[EXCERPTED RECORDS — start]
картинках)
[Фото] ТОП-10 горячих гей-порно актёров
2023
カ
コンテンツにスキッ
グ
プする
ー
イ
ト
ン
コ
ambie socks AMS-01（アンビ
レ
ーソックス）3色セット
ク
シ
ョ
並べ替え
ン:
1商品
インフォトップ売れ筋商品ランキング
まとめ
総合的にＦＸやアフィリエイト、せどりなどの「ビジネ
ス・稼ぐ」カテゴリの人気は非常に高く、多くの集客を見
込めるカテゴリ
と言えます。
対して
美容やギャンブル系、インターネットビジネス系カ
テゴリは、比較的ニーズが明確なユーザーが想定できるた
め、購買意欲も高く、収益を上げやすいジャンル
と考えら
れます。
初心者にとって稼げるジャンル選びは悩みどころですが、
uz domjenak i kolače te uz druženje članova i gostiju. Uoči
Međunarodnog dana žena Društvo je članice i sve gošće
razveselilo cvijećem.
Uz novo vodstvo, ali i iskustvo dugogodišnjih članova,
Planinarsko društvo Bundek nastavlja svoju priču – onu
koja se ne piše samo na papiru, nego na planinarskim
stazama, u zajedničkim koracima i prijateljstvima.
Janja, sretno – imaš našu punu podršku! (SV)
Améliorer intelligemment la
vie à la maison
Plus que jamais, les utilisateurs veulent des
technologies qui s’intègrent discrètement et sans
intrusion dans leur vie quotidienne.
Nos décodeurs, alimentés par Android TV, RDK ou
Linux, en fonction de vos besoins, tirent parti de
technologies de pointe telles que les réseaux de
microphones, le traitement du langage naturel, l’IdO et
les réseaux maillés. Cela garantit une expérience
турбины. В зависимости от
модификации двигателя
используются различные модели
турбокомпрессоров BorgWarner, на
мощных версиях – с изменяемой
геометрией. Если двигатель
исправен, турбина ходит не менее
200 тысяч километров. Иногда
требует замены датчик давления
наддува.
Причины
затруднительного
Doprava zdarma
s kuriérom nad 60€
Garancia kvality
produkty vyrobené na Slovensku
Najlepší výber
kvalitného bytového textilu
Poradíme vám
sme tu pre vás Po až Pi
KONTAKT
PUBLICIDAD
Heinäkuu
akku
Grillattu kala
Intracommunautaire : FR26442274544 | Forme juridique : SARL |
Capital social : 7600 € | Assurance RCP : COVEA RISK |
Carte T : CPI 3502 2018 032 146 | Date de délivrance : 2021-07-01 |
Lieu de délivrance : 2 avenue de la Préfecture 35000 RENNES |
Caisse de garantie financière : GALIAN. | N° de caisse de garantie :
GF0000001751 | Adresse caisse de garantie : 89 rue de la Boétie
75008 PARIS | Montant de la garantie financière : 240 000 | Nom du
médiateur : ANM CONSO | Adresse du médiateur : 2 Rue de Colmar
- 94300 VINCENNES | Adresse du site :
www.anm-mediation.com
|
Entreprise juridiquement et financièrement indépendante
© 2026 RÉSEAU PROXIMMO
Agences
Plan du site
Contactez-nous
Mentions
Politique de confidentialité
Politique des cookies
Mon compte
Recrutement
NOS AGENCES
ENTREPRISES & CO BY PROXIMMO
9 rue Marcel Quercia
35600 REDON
[EXCERPTED RECORDS — finish]
[EXCERPTED RECORDS — start]
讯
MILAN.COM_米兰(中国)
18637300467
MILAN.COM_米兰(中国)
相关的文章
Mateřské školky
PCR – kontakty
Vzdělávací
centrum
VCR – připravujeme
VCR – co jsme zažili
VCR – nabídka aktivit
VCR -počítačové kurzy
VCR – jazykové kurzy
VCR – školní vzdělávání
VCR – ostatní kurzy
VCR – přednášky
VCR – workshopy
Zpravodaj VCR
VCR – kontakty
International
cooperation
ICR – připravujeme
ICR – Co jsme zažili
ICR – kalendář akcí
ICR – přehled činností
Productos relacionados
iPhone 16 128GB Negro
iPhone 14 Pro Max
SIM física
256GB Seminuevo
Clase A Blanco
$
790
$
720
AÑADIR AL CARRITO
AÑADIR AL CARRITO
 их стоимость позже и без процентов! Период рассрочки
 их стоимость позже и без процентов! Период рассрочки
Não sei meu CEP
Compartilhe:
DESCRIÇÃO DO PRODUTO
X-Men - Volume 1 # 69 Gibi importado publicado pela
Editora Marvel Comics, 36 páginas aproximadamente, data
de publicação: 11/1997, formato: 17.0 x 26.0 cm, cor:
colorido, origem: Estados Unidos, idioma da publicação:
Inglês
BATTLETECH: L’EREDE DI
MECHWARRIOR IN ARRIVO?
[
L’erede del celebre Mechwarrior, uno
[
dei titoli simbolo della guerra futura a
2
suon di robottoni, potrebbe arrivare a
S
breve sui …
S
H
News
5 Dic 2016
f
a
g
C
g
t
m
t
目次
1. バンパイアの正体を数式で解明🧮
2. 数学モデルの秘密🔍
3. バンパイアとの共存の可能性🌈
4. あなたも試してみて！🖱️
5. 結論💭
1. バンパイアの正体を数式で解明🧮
[EXCERPTED RECORDS — finish]
## WORK TASK:
Using the records above, set down exactly the lines from the one with "ス・稼ぐ」カテゴリの人気は非常に高く、多くの集客を見" through the one with "Améliorer intelligemment la", inclusive, and nothing more.

## WRITTEN RESPONSE:
ス・稼ぐ」カテゴリの人気は非常に高く、多くの集客を見
込めるカテゴリ
と言えます。
対して
美容やギャンブル系、インターネットビジネス系カ
テゴリは、比較的ニーズが明確なユーザーが想定できるた
め、購買意欲も高く、収益を上げやすいジャンル
と考えら
れます。
初心者にとって稼げるジャンル選びは悩みどころですが、
uz domjenak i kolače te uz druženje članova i gostiju. Uoči
Međunarodnog dana žena Društvo je članice i sve gošće
razveselilo cvijećem.
Uz novo vodstvo, ali i iskustvo dugogodišnjih članova,
Planinarsko društvo Bundek nastavlja svoju priču – onu
koja se ne piše samo na papiru, nego na planinarskim
stazama, u zajedničkim koracima i prijateljstvima.
Janja, sretno – imaš našu punu podršku! (SV)
Améliorer intelligemment la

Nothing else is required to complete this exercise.